Clicking through my iPhone pics from the weekend just now, I realized part of the city's identity problem with travelers—how to keep the renowned kitschiness alongside the exploration of more cerebral parts of the city.
Tourists downtown were busy celebrating this:
...instead of this:
People were actually lining up to take pictures of the truly bad Marilyn "art" sculpture (which recently arrived after spending some time in Chicago—'cuz who can take the Midwest winter?). I admit, I snapped a few too—including several of her gigantic grandma underwear clad butt. The ridiculousness is part of the fun of Palm Springs.

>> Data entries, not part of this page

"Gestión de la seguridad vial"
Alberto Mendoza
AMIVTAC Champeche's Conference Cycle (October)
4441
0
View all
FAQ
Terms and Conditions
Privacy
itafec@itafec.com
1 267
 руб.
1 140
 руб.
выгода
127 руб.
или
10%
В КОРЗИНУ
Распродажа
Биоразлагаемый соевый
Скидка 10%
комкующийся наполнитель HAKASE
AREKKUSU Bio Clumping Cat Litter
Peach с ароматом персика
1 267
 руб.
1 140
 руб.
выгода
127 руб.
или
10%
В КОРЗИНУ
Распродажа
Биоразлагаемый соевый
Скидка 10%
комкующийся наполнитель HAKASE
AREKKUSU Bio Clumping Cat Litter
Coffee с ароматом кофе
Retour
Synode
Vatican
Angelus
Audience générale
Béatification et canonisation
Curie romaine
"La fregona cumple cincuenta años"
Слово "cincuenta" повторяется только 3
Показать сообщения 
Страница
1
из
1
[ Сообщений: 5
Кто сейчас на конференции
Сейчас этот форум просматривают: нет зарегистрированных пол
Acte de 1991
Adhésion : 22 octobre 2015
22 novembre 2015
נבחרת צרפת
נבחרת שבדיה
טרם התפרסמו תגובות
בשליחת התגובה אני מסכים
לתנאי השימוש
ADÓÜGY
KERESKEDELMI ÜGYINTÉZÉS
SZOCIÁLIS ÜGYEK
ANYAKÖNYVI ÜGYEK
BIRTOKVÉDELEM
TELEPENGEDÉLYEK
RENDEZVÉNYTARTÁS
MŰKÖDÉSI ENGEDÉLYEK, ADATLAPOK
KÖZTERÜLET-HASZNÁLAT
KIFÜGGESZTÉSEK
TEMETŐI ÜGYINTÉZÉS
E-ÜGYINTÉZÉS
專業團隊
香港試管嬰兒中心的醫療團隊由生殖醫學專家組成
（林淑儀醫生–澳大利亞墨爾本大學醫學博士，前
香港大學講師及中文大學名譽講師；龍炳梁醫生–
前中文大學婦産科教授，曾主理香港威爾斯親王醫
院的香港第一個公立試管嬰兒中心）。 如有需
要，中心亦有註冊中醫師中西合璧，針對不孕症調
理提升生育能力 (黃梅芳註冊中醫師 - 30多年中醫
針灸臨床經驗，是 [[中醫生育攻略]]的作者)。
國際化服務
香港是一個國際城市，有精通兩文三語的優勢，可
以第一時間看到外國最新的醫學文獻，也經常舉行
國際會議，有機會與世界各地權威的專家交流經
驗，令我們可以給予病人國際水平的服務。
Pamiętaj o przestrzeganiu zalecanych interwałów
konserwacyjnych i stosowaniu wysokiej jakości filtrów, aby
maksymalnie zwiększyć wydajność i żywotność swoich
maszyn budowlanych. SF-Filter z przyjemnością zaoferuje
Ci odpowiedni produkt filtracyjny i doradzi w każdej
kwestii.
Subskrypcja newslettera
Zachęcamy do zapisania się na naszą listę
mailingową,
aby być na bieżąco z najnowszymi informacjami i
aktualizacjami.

But I was sad to see architectural gems on the same stretch of the Boulevard that were disregarded and/or abandoned. There was a literal sign of hope on an empty, dusty E. Stewart Williams designed building:
The prospect of this pretty box of a building being transformed into a museum celebrating the unique design of the desert filled me with joy. Then again, so did snapping this pic of Meaux-Meaux with a gigantic poodle. I'm for both personalities of this town.